In the ANN, the training process will sometimes produce a long time of static stage, that is, no more improvement after many epochs. This is sometimes a local optima, which we may think that this is the optimal result. In fact, continue with more epochs, this local optima will be passed and a better result will be produced (global optima).

Metaphorically, this is just like a ball rolling down from the mountain to get the lowest point, yet due to the rugged surface, the ball will stuck at some point. With the **momentum** (stronger power) to move the ball, the ball may by pass the small peak to reach the bottom. (The peak indicates larger error; the bottom indicates the minimal error).

Interestingly, when we learn something, we will often reach a bottleneck. This bottleneck make us feel no improvement and boring. With the further persistent like momentum, we can possibly by pass this bottleneck to reach a higher level of what we are learning.

### Implications

Because of this machine learning, I learnt something else in my learning method.

- The machine can learn, with just 2 input neurons and 1 output neuron can demonstrate a simple learning. Yet our brain is even more complex, why can’t we learn?
- A machine can learn with the supervision. This is why supervision from the superior to the subordinate is sometimes important, especially when the subordinate is a beginner.
- When we learn, we are trying to figure out the pattern. Just like playing games, doing maths, learning a language, learning a skill, etc. In the example of doing maths, the more questions we do, the better our mathematical skills. Because we experienced various types of questions. This is just like the large set of training samples improve the machine learning.
- When we learnt a skill from book or from some other learning materials, and we can solve the problems perfectly, yet this doesn’t mean that we can solve the real world problem as well. This is just like the training sample set and the testing sample set.
- Slow learner is not necessary more inferior.

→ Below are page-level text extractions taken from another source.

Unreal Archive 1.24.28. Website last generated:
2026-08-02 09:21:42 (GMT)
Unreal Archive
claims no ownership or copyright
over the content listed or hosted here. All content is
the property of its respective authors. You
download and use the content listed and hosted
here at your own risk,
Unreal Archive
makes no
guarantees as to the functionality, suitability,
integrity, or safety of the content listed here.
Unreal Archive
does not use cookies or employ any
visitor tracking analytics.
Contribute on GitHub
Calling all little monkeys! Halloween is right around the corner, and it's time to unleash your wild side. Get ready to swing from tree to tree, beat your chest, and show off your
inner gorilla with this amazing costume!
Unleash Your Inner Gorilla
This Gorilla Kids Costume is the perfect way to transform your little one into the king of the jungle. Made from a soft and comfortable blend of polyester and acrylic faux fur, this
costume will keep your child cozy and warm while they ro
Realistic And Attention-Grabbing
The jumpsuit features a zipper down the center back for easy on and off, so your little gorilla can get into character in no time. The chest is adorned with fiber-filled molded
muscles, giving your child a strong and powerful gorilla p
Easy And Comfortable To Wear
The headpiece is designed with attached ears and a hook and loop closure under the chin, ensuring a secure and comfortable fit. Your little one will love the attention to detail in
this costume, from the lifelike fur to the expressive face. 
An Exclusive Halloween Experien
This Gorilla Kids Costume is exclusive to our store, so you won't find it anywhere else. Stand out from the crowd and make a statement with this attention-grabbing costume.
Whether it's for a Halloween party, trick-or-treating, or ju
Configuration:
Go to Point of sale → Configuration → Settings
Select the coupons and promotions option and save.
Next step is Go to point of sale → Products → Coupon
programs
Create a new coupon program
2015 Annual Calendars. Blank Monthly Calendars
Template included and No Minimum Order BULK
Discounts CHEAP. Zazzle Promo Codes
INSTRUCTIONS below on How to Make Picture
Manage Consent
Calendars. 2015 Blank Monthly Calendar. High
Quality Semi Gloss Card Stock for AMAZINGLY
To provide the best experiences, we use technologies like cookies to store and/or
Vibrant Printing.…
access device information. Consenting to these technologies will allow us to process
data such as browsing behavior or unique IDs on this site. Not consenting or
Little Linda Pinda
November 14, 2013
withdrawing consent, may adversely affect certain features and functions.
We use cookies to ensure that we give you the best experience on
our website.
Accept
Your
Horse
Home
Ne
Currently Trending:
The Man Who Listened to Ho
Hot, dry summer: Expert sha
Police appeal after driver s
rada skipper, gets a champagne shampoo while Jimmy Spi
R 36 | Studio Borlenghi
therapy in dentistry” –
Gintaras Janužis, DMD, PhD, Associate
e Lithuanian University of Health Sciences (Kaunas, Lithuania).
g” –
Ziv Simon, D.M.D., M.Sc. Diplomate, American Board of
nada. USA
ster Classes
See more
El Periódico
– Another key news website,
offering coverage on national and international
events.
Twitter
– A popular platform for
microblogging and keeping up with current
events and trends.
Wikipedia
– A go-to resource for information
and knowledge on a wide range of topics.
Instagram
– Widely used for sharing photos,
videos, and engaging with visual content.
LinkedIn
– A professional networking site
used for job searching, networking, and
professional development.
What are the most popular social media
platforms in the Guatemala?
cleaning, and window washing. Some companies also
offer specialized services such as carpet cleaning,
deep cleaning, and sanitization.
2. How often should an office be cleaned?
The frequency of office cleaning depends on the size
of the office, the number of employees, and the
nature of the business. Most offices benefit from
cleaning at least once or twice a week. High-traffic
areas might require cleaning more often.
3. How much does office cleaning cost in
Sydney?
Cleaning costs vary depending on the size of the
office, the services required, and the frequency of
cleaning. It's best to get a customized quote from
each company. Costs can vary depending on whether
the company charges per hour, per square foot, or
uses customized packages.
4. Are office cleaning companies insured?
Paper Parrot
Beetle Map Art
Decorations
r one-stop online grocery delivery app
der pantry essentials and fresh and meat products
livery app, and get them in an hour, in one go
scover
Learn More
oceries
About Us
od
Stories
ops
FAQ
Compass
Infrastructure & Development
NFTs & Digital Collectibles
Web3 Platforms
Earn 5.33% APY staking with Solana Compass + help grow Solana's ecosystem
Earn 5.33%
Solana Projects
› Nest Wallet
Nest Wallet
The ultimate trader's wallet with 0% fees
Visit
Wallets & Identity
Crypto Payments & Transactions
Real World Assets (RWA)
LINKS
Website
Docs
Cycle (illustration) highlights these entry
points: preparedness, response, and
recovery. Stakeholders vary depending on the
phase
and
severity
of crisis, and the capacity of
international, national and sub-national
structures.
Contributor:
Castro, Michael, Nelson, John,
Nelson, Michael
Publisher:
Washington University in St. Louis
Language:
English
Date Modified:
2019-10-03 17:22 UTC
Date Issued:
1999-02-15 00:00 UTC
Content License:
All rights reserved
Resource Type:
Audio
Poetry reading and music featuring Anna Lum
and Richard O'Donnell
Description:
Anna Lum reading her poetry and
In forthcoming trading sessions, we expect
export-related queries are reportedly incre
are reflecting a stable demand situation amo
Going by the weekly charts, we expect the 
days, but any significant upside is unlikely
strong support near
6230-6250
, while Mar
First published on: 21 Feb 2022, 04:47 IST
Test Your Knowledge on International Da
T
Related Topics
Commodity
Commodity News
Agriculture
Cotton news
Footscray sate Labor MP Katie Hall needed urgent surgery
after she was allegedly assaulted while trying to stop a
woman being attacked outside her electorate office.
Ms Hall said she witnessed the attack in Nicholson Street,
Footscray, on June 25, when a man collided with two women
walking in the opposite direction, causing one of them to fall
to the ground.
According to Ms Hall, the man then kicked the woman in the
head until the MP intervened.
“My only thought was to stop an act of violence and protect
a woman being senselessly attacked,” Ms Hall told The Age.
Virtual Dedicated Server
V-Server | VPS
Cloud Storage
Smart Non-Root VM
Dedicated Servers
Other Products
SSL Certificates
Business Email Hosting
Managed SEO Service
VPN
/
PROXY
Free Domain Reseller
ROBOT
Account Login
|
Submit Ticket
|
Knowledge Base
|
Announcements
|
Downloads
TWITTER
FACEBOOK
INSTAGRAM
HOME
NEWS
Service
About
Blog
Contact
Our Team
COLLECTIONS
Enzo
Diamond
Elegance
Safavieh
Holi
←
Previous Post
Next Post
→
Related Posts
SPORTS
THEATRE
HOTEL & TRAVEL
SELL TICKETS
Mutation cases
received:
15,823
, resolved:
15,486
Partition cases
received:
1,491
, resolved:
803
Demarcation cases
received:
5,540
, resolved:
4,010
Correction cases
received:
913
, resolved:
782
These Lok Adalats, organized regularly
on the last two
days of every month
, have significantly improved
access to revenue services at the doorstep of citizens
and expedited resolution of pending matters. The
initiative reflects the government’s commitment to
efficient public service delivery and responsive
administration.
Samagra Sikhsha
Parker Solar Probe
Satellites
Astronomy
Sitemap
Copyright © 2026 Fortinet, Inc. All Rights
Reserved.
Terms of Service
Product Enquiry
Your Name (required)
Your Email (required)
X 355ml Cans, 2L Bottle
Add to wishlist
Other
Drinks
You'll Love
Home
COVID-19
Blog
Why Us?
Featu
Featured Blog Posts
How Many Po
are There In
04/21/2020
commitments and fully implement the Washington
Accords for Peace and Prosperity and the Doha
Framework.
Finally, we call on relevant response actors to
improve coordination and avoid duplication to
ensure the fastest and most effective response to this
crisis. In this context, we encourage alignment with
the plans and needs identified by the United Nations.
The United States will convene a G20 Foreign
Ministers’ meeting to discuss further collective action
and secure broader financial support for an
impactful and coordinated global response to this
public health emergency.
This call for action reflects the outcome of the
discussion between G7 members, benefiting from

Stable and smooth learning seems work better.
- If a person is over-trained to certain patterns, he/she will stick to the pattern.
- In order to surpass our learning bottleneck, we need perseverance.

### Unsupervised learning

Interestingly, the perceptron algorithm was developed during 1957. Then **unsupervised learning** methods are developed. In my opinion, the development of these algorithms just like a human life. When we are children, we need parents and teachers to supervise our learning, to tell us what is right and wrong. When we have reached the reasoning age, we can learn by ourselves little by little. And this is the unsupervised learning.

P/S: The parents can recognise/differentiate their twin children, this is because they are over-trained to differentiate them. For people not familiar, will see the twins as identical. Yet the parents can differentiate, because they “learn” them everyday for years.